Omit every picture while repeating the entries exactly.

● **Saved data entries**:
--- --- ---

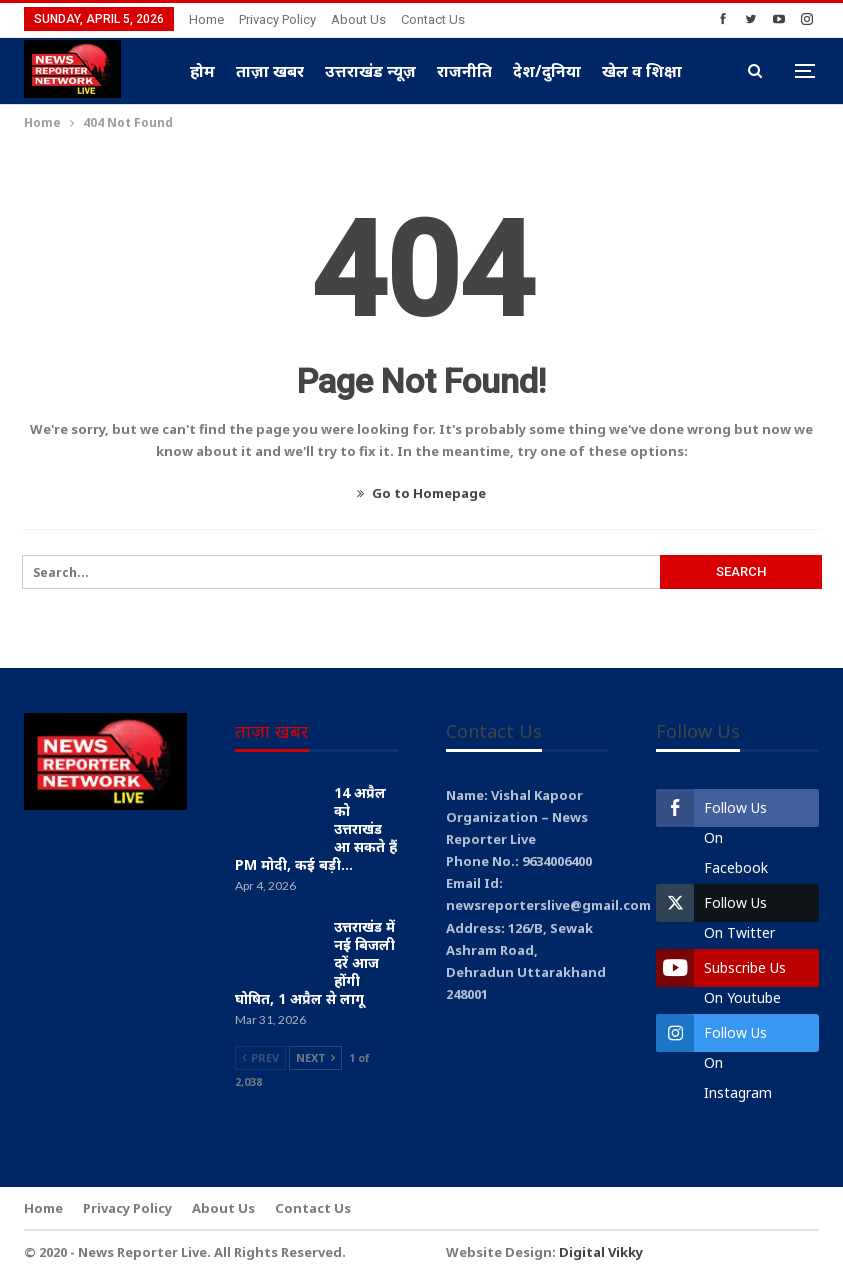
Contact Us (433, 19)
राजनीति (464, 71)
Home (206, 19)
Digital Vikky (601, 1252)
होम (202, 71)
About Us (358, 19)
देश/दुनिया (547, 71)
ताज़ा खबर (270, 71)
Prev (260, 1057)
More (623, 71)
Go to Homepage (421, 493)
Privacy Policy (277, 19)
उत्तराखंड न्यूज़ (370, 71)
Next (315, 1057)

--- --- ---

● **RESPONSE BOX**:
Contact Us (433, 19)
राजनीति (464, 71)
Home (206, 19)
Digital Vikky (601, 1252)
होम (202, 71)
About Us (358, 19)
देश/दुनिया (547, 71)
ताज़ा खबर (270, 71)
Prev (260, 1057)
More (623, 71)
Go to Homepage (421, 493)
Privacy Policy (277, 19)
उत्तराखंड न्यूज़ (370, 71)
Next (315, 1057)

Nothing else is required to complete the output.